Attack 1/72 PzBefWg 38(t)






Two machines


Scott Van Aken





In 1938-39 Germany occupied Czechoslovakia, and in March, 1939 150 unfinished LT-38 were confiscated and transferred to CKD in Prague for completion. All of them were included in the German army as PzKpfw 38 (t) Ausf A - Sd. Kfz.140 and the tank became the most widely used of the captured tanks in the German Army along with the Lt-35, and remained in production until June, 1942.

During the war PzKpfw 38(t) was exported and was used by the allies of Germany: Rumania (50), Slovakia (90), Bulgaria (10) and Hungary (102). Some were captured by the Red Army and were used in battle. Lastly in May 1945 PzKpfw 38(t), under the designation LT-38/37, were returned to Czechoslovakia and was used by their army as a training tank until the beginning of 1950.

PzKpfw 38 (t) were used in the Polish campaign (3rd light division), in Norway (31st army unit), France (6th, 7th and 8th tank divisions), in the Balkan campaign (8th tank division) and in the USSR (6th, 7th, 8th, 12th, 19th and 20th tank division). In a course of campaign in the USSR, the shortcomings of the armour and armament rendered the PzKpfw 38(t) ineffective and, practically, useless. Eventually as they were returned for repair they were reworked into various spg or tank destroyer versions. After 1942 any tank versions that remained were assigned to minor roles usually reconnaissance, rear area security and the training of crews.

The PzBeFwg 38 (t) was a command and control tank. It was built both with and without a turret. Many thanks toJED Military Equipment Directory for the abbreviated information given above on this tank.

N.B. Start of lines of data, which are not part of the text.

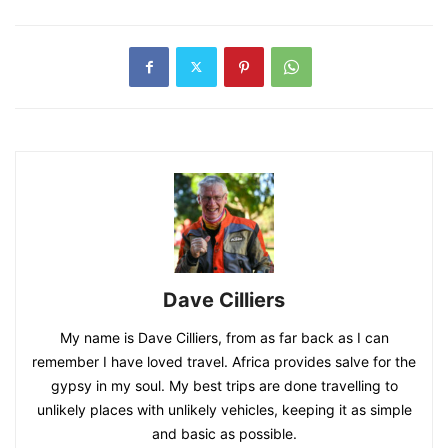
Dave Cilliers
My name is Dave Cilliers, from as far back as I can
remember I have loved travel. Africa provides salve for the
gypsy in my soul. My best trips are done travelling to
unlikely places with unlikely vehicles, keeping it as simple
and basic as possible.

The small box has a within it a newsprint instruction sheet, a sliver of a decal sheet and a big of green and black parts. All of the sprues are rather small and most show some flash and relatively large parts attachment points. You'll be using the razor saw on many of them. Detailing looks fairly good to me and it appears that there are some optional parts. It will be interesting to see how those flat tracks are to be bent over the fore and aft sprockets as they are not rubber. However, the plastic does seem a trifle softer than usual so perhaps careful bending will get them to conform.

The chassis suspension is molded to the side panels so those bits won't be a problem. Apparently, this one kit includes parts for a regular PzKw 38 (t) as there are several bits crossed off the parts listing. The instruction sheet offers no writeup of any kind, just drawings. The construction sequence is 6 parts, each of an exploded view and appear more than adequate to build the model. Apparently the radio communication antennas are optional, though the box art shows them both being used. Also optional are sections of track to be used as some form of additional armor protection.

There are two sets of markings provided on the rather small decal sheet. One is for a tank used in France in 1940 and the other for one used in Russian in 1941. Both are overall panzer grey. External colors are given as generic, Tamiya, Humbrol and Agama paints. The decals look well printed, but the white markings are almost invisible against the light blue background of the sheet. It will be interesting to see if they are visible when applied to the dark grey hull.


Small scale armor seems to be making a resurgence after many years of quiescence. New issues by Hasegawa and Revell as well as Italeri's entry into the field by bringing back many ESCI kits shows that the interest has returned. The more unusual subjects from smaller Eastern European companies like Attack means that the 1/72 military modeler now has an even greater choice of kits than before. Attack's kits seem very much like a short run kit and so should be treated as such. As a result, I would not recommend them to beginners, but others with some short run experience should have no trouble at all.

Review kit courtesy of my kit collection.